I'm trying to understand what I see in iostat, specifically the differences between the output for md and sd devices.
I have a couple of quite large Centos Linux servers, each with E3-1230 CPU, 16 GB RAM and 4 2TB SATA disk drives. Most are JBOD, but one is configure with software RAID 1+0. The servers have very similar type and amount of load, but the %util figures I get with iostat on the software raid one is much higher than others, and I'm trying to understand why. All servers are usually 80-90% idle with regard to CPU.

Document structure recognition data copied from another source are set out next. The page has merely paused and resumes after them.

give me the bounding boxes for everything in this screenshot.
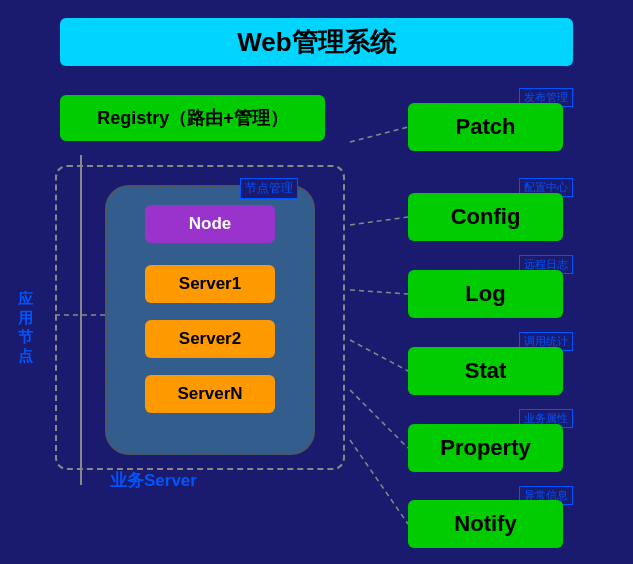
server1-label: Server1 — [179, 274, 241, 294]
registry-label: Registry（路由+管理） — [97, 106, 288, 130]
stat-box: Stat — [408, 347, 563, 395]
patch-box: Patch — [408, 103, 563, 151]
svg-line-3 — [350, 340, 408, 371]
app-node-label: 应 用 节 点 — [18, 290, 33, 366]
config-label: Config — [451, 204, 521, 230]
svg-line-5 — [350, 440, 408, 524]
patch-label: Patch — [456, 114, 516, 140]
node-box: Node — [145, 205, 275, 243]
server2-box: Server2 — [145, 320, 275, 358]
notify-label: Notify — [454, 511, 516, 537]
svg-line-0 — [350, 127, 408, 142]
stat-label: Stat — [465, 358, 507, 384]
biz-server-label: 业务Server — [110, 469, 197, 492]
log-label: Log — [465, 281, 505, 307]
node-mgmt-label: 节点管理 — [240, 178, 298, 199]
serverN-box: ServerN — [145, 375, 275, 413]
svg-line-1 — [350, 217, 408, 225]
config-box: Config — [408, 193, 563, 241]
node-label: Node — [189, 214, 232, 234]
notify-box: Notify — [408, 500, 563, 548]
title-text: Web管理系统 — [237, 25, 395, 60]
title-bar: Web管理系统 — [60, 18, 573, 66]
svg-line-4 — [350, 390, 408, 448]
property-box: Property — [408, 424, 563, 472]
main-container: Web管理系统 Registry（路由+管理） 应 用 节 点 节点管理 Nod… — [0, 0, 633, 564]
server2-label: Server2 — [179, 329, 241, 349]
property-label: Property — [440, 435, 530, 461]
log-box: Log — [408, 270, 563, 318]
registry-box: Registry（路由+管理） — [60, 95, 325, 141]
serverN-label: ServerN — [177, 384, 242, 404]
server1-box: Server1 — [145, 265, 275, 303]
svg-line-2 — [350, 290, 408, 294]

Example of iostat on a server without RAID:
avg-cpu: %user %nice %system %iowait %steal %idle
9.26 0.19 1.15 2.55 0.00 86.84
Device: rrqm/s wrqm/s r/s w/s rsec/s wsec/s avgrq-sz avgqu-sz await svctm %util
sdb 2.48 9.45 10.45 13.08 1977.55 1494.06 147.50 2.37 100.61 3.86 9.08
sdc 4.38 24.11 13.25 20.69 1526.18 1289.87 82.97 1.40 41.14 3.94 13.36
sdd 0.06 1.28 1.43 2.50 324.67 587.49 232.32 0.45 113.73 2.77 1.09
sda 0.28 1.06 1.33 0.97 100.89 61.63 70.45 0.06 27.14 2.46 0.57
dm-0 0.00 0.00 0.17 0.24 4.49 1.96 15.96 0.01 18.09 3.38 0.14
dm-1 0.00 0.00 0.09 0.12 0.74 0.99 8.00 0.00 4.65 0.36 0.01
dm-2 0.00 0.00 1.49 3.34 324.67 587.49 188.75 0.45 93.64 2.25 1.09
dm-3 0.00 0.00 17.73 42.82 1526.17 1289.87 46.50 0.35 5.72 2.21 13.36
dm-4 0.00 0.00 0.11 0.03 0.88 0.79 12.17 0.00 19.48 0.87 0.01
dm-5 0.00 0.00 0.00 0.00 0.00 0.00 8.00 0.00 1.17 1.17 0.00
dm-6 0.00 0.00 12.87 20.44 1976.66 1493.27 104.17 2.77 83.01 2.73 9.08
dm-7 0.00 0.00 1.36 1.58 95.65 58.68 52.52 0.09 29.20 1.55 0.46
Example of iostat on a server with RAID 1+0:
avg-cpu: %user %nice %system %iowait %steal %idle
7.55 0.25 1.01 3.35 0.00 87.84
Device: rrqm/s wrqm/s r/s w/s rsec/s wsec/s avgrq-sz avgqu-sz await svctm %util
sdb 42.21 31.78 18.47 59.18 8202.18 2040.94 131.91 2.07 26.65 4.02 31.20
sdc 44.93 27.92 18.96 55.88 8570.70 1978.15 140.94 2.21 29.48 4.60 34.45
sdd 45.75 28.69 14.52 55.10 8093.17 1978.16 144.66 0.21 2.95 3.94 27.42
sda 45.05 32.59 18.22 58.37 8471.04 2040.93 137.24 1.57 20.56 5.04 38.59
md1 0.00 0.00 18.17 162.73 3898.45 4013.90 43.74 0.00 0.00 0.00 0.00
md0 0.00 0.00 0.00 0.00 0.00 0.00 4.89 0.00 0.00 0.00 0.00
dm-0 0.00 0.00 0.07 0.26 3.30 2.13 16.85 0.04 135.54 73.73 2.38
dm-1 0.00 0.00 0.25 0.22 2.04 1.79 8.00 0.24 500.99 11.64 0.56
dm-2 0.00 0.00 15.55 150.63 2136.73 1712.31 23.16 1.77 10.66 2.93 48.76
dm-3 0.00 0.00 2.31 2.37 1756.39 2297.67 867.42 2.30 492.30 13.08 6.11
So my questions are:
1) Why is there such a relatively high %util on the server with RAID vs the one without.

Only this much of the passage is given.